Problem to work on:
For any picture in the lines below, please leave it out and copy the rest exactly.

Saved entries
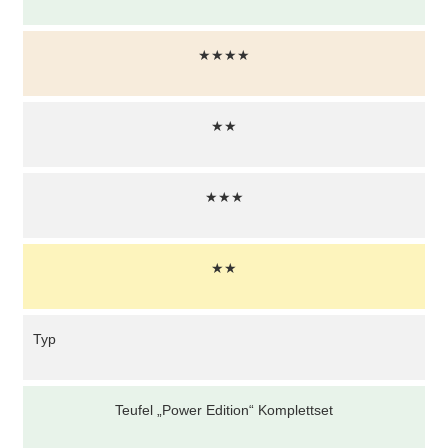
★★★★
★★
★★★
★★
Typ
Teufel „Power Edition“ Komplettset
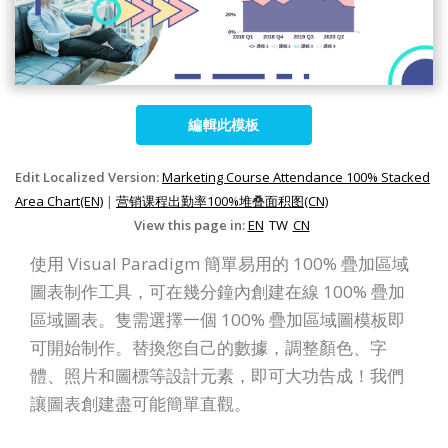
編輯此模板
Edit Localized Version:
Marketing Course Attendance 100% Stacked
Area Chart(EN)
|
营销课程出勤率100%堆叠面积图(CN)
View this page in:
EN
TW
CN
使用 Visual Paradigm 簡單易用的 100% 疊加區域
圖表制作工具，可在幾分鐘內創建在線 100% 疊加
區域圖表。隻需選擇一個 100% 疊加區域圖模板即
可開始制作。替換您自己的數據，調整顏色、字
體、照片和圖標等設計元素，即可大功告成！我們
讓圖表創建盡可能簡單直觀。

Result for this task:
★★★★
★★
★★★
★★
Typ
Teufel „Power Edition“ Komplettset
編輯此模板
Edit Localized Version:
Marketing Course Attendance 100% Stacked
Area Chart(EN)
|
营销课程出勤率100%堆叠面积图(CN)
View this page in:
EN
TW
CN
使用 Visual Paradigm 簡單易用的 100% 疊加區域
圖表制作工具，可在幾分鐘內創建在線 100% 疊加
區域圖表。隻需選擇一個 100% 疊加區域圖模板即
可開始制作。替換您自己的數據，調整顏色、字
體、照片和圖標等設計元素，即可大功告成！我們
讓圖表創建盡可能簡單直觀。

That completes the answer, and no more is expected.